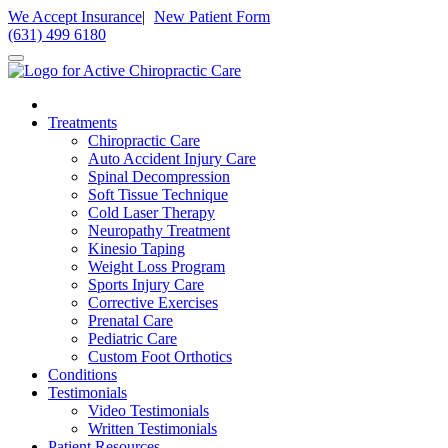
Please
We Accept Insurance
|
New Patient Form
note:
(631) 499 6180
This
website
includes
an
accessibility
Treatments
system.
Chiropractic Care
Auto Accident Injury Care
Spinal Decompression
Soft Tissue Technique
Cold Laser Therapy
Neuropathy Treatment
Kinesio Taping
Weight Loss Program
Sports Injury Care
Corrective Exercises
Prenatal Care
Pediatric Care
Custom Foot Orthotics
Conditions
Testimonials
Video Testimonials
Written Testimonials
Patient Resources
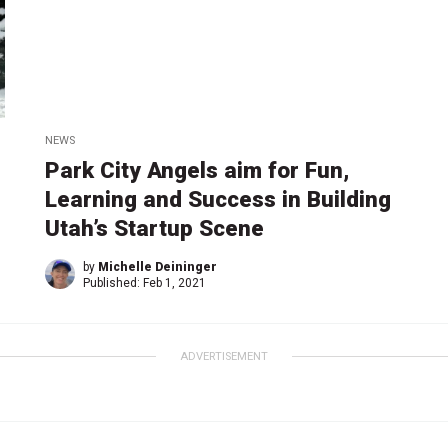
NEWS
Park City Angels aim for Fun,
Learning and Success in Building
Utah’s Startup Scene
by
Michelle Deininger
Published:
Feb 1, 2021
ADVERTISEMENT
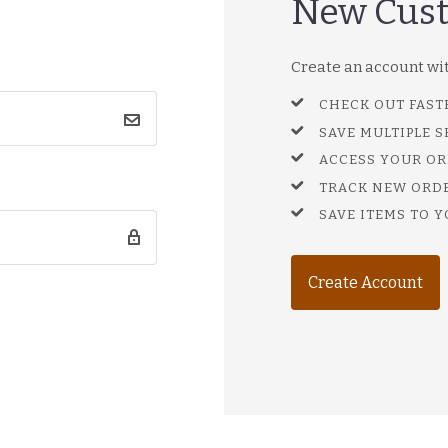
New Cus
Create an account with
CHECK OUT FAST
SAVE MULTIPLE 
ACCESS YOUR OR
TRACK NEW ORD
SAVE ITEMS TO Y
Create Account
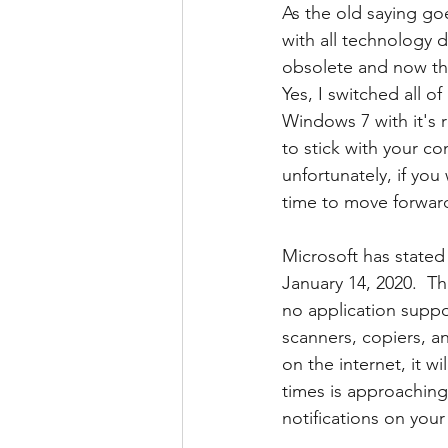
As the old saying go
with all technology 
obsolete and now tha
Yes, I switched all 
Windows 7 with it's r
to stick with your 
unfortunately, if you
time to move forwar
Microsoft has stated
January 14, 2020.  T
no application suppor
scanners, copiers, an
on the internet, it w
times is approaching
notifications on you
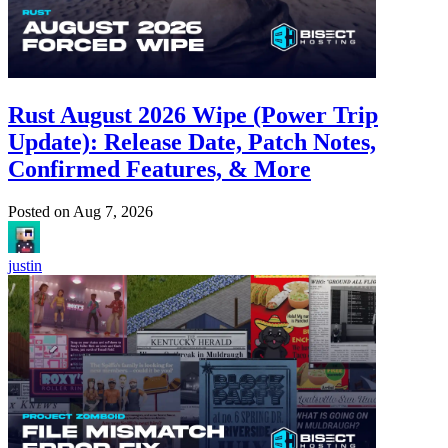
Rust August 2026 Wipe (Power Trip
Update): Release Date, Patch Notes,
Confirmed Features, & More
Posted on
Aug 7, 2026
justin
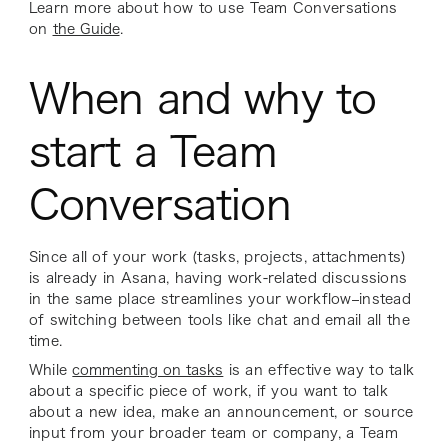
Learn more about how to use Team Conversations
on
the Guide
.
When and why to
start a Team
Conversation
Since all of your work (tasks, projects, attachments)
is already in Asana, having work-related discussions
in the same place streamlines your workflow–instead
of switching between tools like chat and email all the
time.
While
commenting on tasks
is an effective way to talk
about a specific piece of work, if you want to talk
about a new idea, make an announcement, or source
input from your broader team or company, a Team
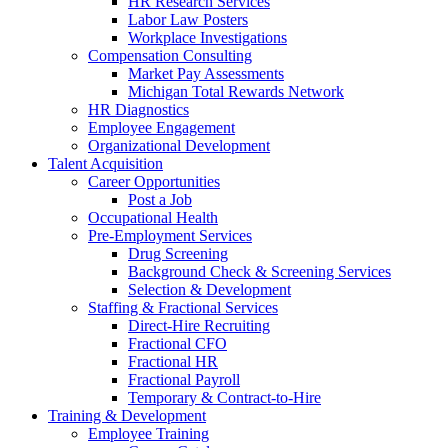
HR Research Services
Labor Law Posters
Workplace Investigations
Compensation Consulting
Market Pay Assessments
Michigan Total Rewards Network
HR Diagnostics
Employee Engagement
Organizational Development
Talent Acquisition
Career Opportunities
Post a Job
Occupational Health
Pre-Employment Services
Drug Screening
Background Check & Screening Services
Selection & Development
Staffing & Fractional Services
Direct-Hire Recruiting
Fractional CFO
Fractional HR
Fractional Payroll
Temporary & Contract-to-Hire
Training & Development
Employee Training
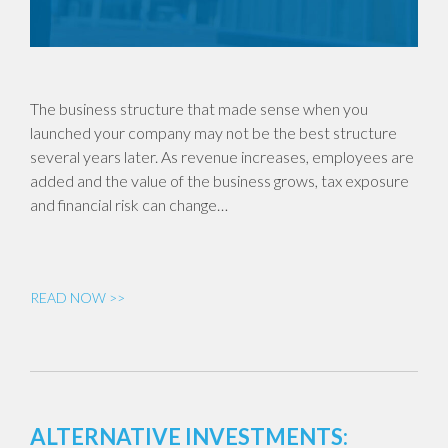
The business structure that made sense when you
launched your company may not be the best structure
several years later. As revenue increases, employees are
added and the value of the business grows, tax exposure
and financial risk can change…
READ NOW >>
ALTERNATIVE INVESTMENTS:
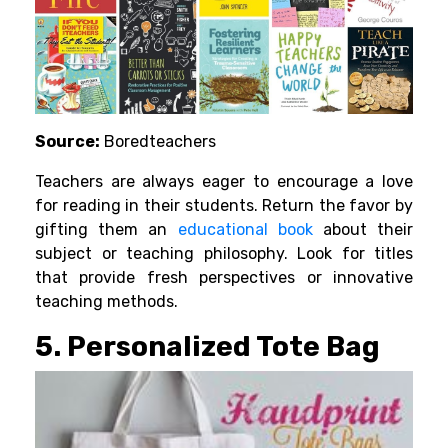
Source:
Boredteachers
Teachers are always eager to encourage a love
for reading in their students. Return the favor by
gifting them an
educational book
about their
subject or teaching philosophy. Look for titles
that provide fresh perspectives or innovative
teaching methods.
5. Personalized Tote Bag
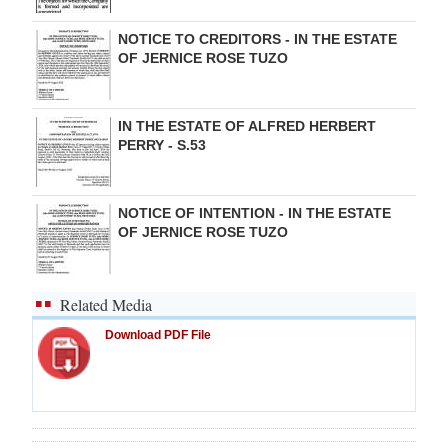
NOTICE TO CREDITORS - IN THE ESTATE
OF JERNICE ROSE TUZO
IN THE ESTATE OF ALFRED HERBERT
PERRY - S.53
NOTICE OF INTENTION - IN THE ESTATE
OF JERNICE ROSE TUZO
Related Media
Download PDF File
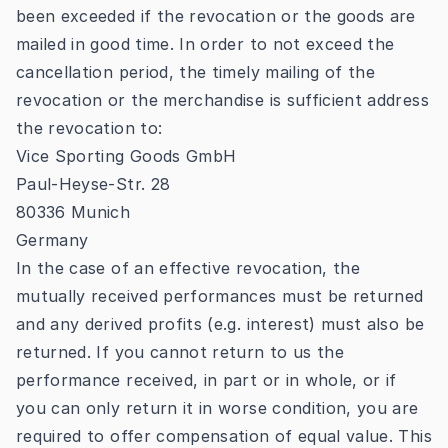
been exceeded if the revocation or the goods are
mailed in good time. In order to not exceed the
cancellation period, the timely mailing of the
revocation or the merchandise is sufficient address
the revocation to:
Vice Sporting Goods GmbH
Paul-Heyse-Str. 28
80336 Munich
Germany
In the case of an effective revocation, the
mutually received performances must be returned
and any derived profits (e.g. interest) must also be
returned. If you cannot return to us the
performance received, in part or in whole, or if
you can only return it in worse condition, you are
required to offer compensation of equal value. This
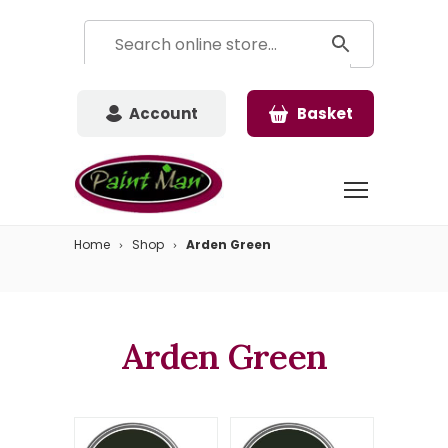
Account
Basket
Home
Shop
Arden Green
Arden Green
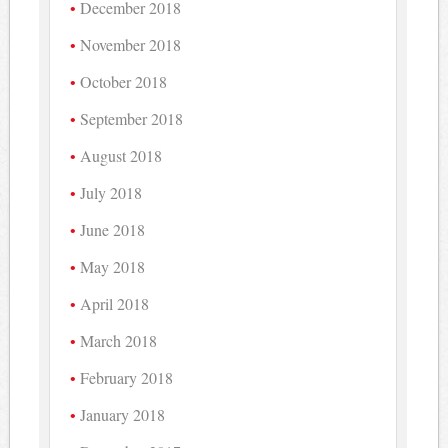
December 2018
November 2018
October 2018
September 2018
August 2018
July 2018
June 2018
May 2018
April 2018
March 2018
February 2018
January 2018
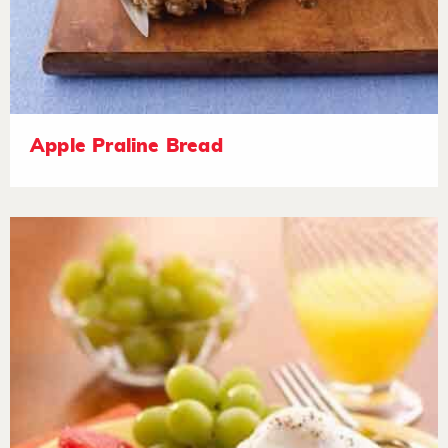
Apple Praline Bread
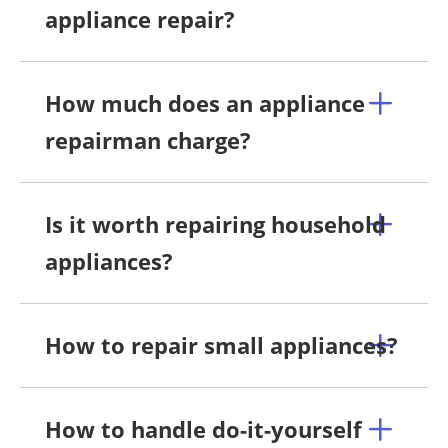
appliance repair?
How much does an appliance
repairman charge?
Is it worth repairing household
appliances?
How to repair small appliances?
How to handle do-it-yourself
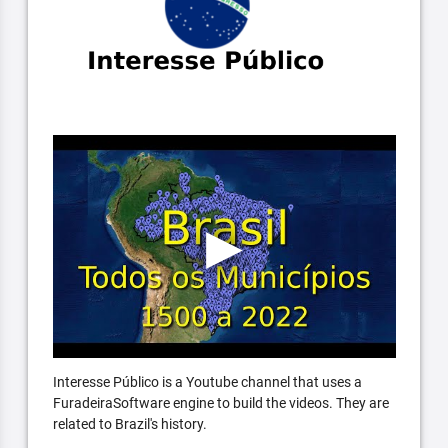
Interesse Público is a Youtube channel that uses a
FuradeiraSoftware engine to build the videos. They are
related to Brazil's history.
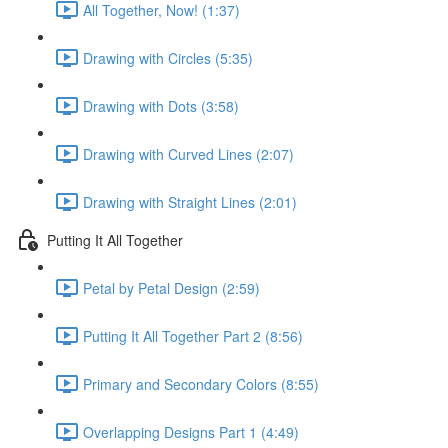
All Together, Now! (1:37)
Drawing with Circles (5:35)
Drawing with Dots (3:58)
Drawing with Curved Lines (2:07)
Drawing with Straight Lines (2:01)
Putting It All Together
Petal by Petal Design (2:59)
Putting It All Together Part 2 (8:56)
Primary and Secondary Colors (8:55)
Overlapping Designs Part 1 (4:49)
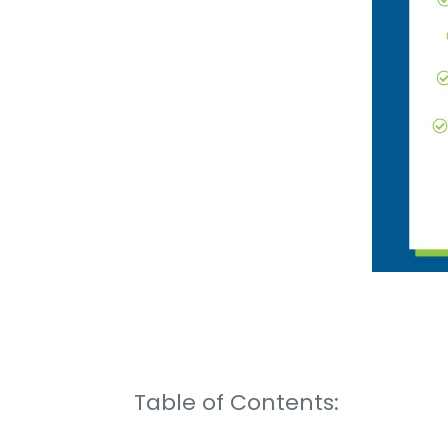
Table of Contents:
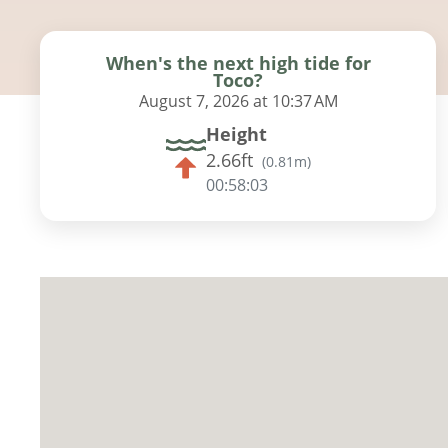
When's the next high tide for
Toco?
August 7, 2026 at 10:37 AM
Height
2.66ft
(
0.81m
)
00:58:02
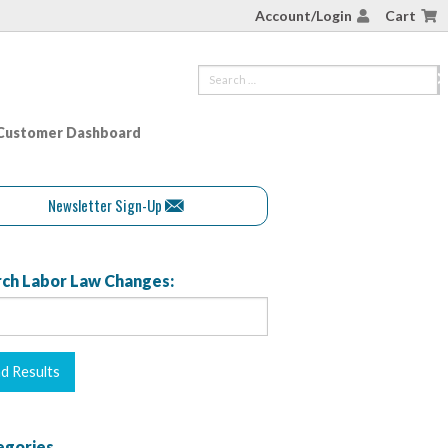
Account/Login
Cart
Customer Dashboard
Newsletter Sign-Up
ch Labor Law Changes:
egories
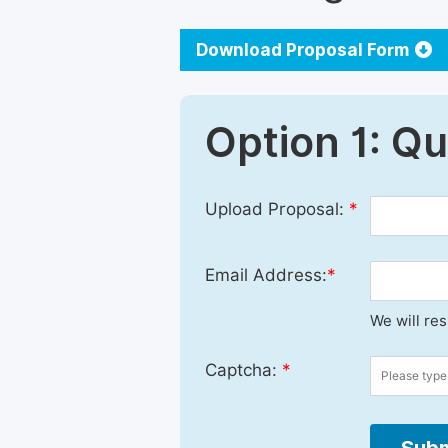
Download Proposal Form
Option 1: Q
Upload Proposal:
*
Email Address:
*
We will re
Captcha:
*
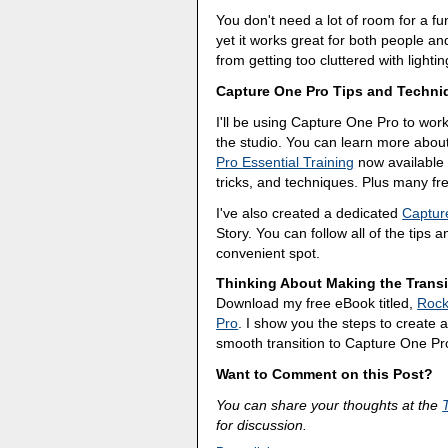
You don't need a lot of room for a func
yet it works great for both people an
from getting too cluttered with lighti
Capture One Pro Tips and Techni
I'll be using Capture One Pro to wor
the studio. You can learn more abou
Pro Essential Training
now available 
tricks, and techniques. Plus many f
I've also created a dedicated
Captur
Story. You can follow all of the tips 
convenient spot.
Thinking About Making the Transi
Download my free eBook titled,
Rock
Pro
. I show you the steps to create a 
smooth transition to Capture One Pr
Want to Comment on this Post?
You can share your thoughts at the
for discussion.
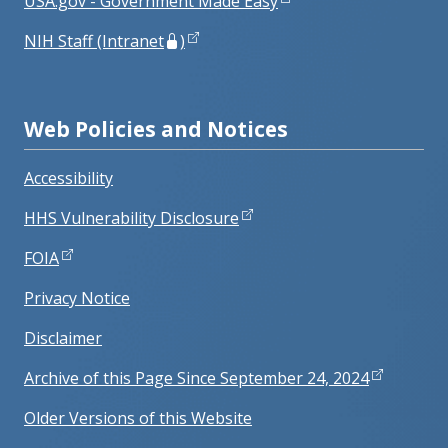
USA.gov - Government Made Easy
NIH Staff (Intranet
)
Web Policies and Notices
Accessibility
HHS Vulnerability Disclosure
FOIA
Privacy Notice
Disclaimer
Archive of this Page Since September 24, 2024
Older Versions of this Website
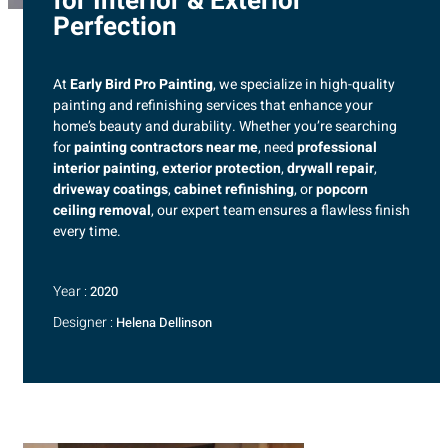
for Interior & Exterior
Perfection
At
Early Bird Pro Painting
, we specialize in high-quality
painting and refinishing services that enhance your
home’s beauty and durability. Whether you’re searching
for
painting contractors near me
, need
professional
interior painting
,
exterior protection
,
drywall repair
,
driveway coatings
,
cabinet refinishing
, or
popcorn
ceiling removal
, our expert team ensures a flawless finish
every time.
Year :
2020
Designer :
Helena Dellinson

________________

● **EXERCISE DIRECTIONS**
Restate the records in full and word for word, but keep the pictures out.

● **RESULT OF THIS TASK**
Please
We Accept Insurance
|
New Patient Form
note:
(631) 499 6180
This
website
includes
an
accessibility
Treatments
system.
Chiropractic Care
Auto Accident Injury Care
Spinal Decompression
Soft Tissue Technique
Cold Laser Therapy
Neuropathy Treatment
Kinesio Taping
Weight Loss Program
Sports Injury Care
Corrective Exercises
Prenatal Care
Pediatric Care
Custom Foot Orthotics
Conditions
Testimonials
Video Testimonials
Written Testimonials
Patient Resources
NEWS
Park City Angels aim for Fun,
Learning and Success in Building
Utah’s Startup Scene
by
Michelle Deininger
Published:
Feb 1, 2021
ADVERTISEMENT
New Cus
Create an account with
CHECK OUT FAST
SAVE MULTIPLE 
ACCESS YOUR OR
TRACK NEW ORD
SAVE ITEMS TO Y
Create Account
As the old saying go
with all technology 
obsolete and now tha
Yes, I switched all 
Windows 7 with it's r
to stick with your 
unfortunately, if you
time to move forwar
Microsoft has stated
January 14, 2020.  T
no application suppor
scanners, copiers, an
on the internet, it w
times is approaching
notifications on you
Rust August 2026 Wipe (Power Trip
Update): Release Date, Patch Notes,
Confirmed Features, & More
Posted on
Aug 7, 2026
justin
Learn more about how to use Team Conversations
on
the Guide
.
When and why to
start a Team
Conversation
Since all of your work (tasks, projects, attachments)
is already in Asana, having work-related discussions
in the same place streamlines your workflow–instead
of switching between tools like chat and email all the
time.
While
commenting on tasks
is an effective way to talk
about a specific piece of work, if you want to talk
about a new idea, make an announcement, or source
input from your broader team or company, a Team
HR Research Services
Labor Law Posters
Workplace Investigations
Compensation Consulting
Market Pay Assessments
Michigan Total Rewards Network
HR Diagnostics
Employee Engagement
Organizational Development
Talent Acquisition
Career Opportunities
Post a Job
Occupational Health
Pre-Employment Services
Drug Screening
Background Check & Screening Services
Selection & Development
Staffing & Fractional Services
Direct-Hire Recruiting
Fractional CFO
Fractional HR
Fractional Payroll
Temporary & Contract-to-Hire
Training & Development
Employee Training
The business structure that made sense when you
launched your company may not be the best structure
several years later. As revenue increases, employees are
added and the value of the business grows, tax exposure
and financial risk can change…
READ NOW >>
ALTERNATIVE INVESTMENTS:
Source:
Boredteachers
Teachers are always eager to encourage a love
for reading in their students. Return the favor by
gifting them an
educational book
about their
subject or teaching philosophy. Look for titles
that provide fresh perspectives or innovative
teaching methods.
5. Personalized Tote Bag
NOTICE TO CREDITORS - IN THE ESTATE
OF JERNICE ROSE TUZO
IN THE ESTATE OF ALFRED HERBERT
PERRY - S.53
NOTICE OF INTENTION - IN THE ESTATE
OF JERNICE ROSE TUZO
Related Media
Download PDF File
been exceeded if the revocation or the goods are
mailed in good time. In order to not exceed the
cancellation period, the timely mailing of the
revocation or the merchandise is sufficient address
the revocation to:
Vice Sporting Goods GmbH
Paul-Heyse-Str. 28
80336 Munich
Germany
In the case of an effective revocation, the
mutually received performances must be returned
and any derived profits (e.g. interest) must also be
returned. If you cannot return to us the
performance received, in part or in whole, or if
you can only return it in worse condition, you are
required to offer compensation of equal value. This
Account
Basket
Home
Shop
Arden Green
Arden Green
December 2018
November 2018
October 2018
September 2018
August 2018
July 2018
June 2018
May 2018
April 2018
March 2018
February 2018
January 2018
Apple Praline Bread
appliance repair?
How much does an appliance
repairman charge?
Is it worth repairing household
appliances?
How to repair small appliances?
How to handle do-it-yourself
Interesse Público is a Youtube channel that uses a
FuradeiraSoftware engine to build the videos. They are
related to Brazil's history.
All Together, Now! (1:37)
Drawing with Circles (5:35)
Drawing with Dots (3:58)
Drawing with Curved Lines (2:07)
Drawing with Straight Lines (2:01)
Putting It All Together
Petal by Petal Design (2:59)
Putting It All Together Part 2 (8:56)
Primary and Secondary Colors (8:55)
Overlapping Designs Part 1 (4:49)
Table of Contents:
When's the next high tide for
Toco?
August 7, 2026 at 10:37 AM
Height
2.66ft
(
0.81m
)
00:58:02
Account/Login
Cart
Customer Dashboard
Newsletter Sign-Up
ch Labor Law Changes:
egories
Download Proposal Form
Option 1: Q
Upload Proposal:
*
Email Address:
*
We will re
Captcha:
*
You don't need a lot of room for a func
yet it works great for both people an
from getting too cluttered with lighti
Capture One Pro Tips and Techni
I'll be using Capture One Pro to wor
the studio. You can learn more abou
Pro Essential Training
now available 
tricks, and techniques. Plus many f
I've also created a dedicated
Captur
Story. You can follow all of the tips 
convenient spot.
Thinking About Making the Transi
Download my free eBook titled,
Rock
Pro
. I show you the steps to create a 
smooth transition to Capture One Pr
Want to Comment on this Post?
You can share your thoughts at the
for discussion.
USA.gov - Government Made Easy
NIH Staff (Intranet
)
Web Policies and Notices
Accessibility
HHS Vulnerability Disclosure
FOIA
Privacy Notice
Disclaimer
Archive of this Page Since September 24, 2024
Older Versions of this Website
for Interior & Exterior
Perfection
At
Early Bird Pro Painting
, we specialize in high-quality
painting and refinishing services that enhance your
home’s beauty and durability. Whether you’re searching
for
painting contractors near me
, need
professional
interior painting
,
exterior protection
,
drywall repair
,
driveway coatings
,
cabinet refinishing
, or
popcorn
ceiling removal
, our expert team ensures a flawless finish
every time.
Year :
2020
Designer :
Helena Dellinson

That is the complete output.